> _Task description_: Using the data below, gather each line that includes the word "Proyectos".

> _Supplied entries_:
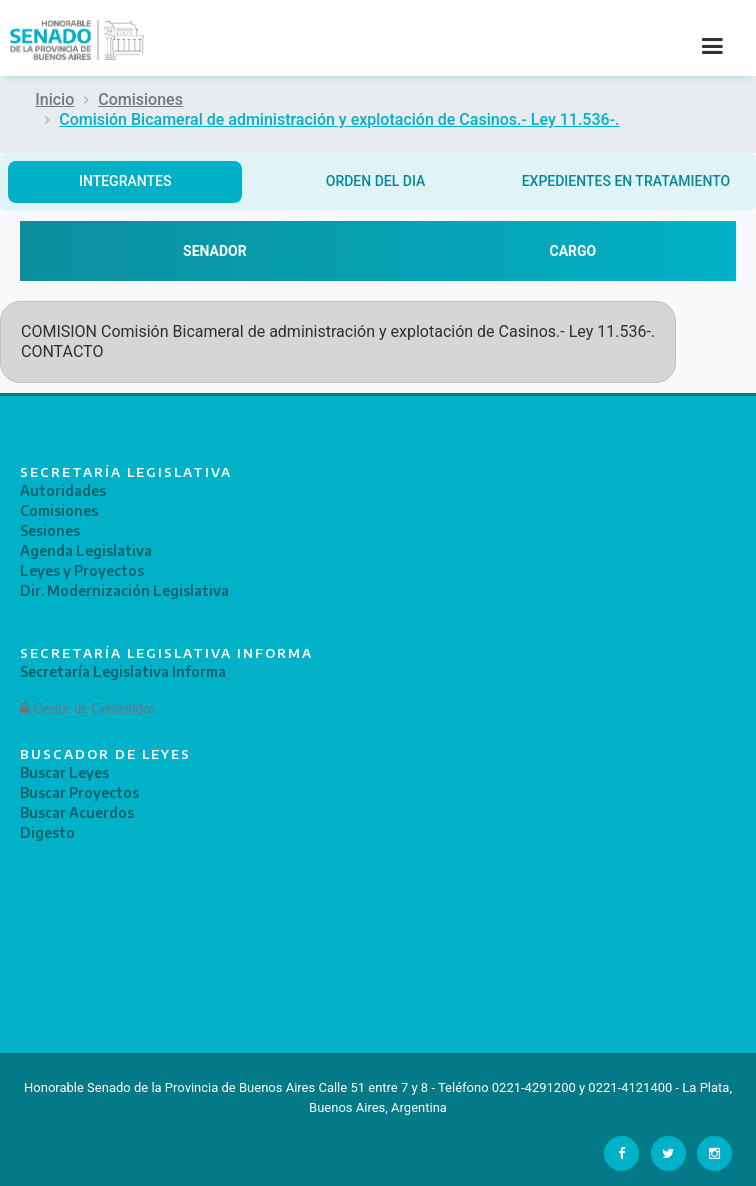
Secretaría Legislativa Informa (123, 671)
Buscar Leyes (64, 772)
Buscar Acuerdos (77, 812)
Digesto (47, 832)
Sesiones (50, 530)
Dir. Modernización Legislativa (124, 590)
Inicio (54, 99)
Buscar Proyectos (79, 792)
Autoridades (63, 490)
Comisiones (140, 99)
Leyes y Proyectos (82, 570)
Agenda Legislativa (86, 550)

> _Problem solution_:
Buscar Proyectos (79, 792)
Leyes y Proyectos (82, 570)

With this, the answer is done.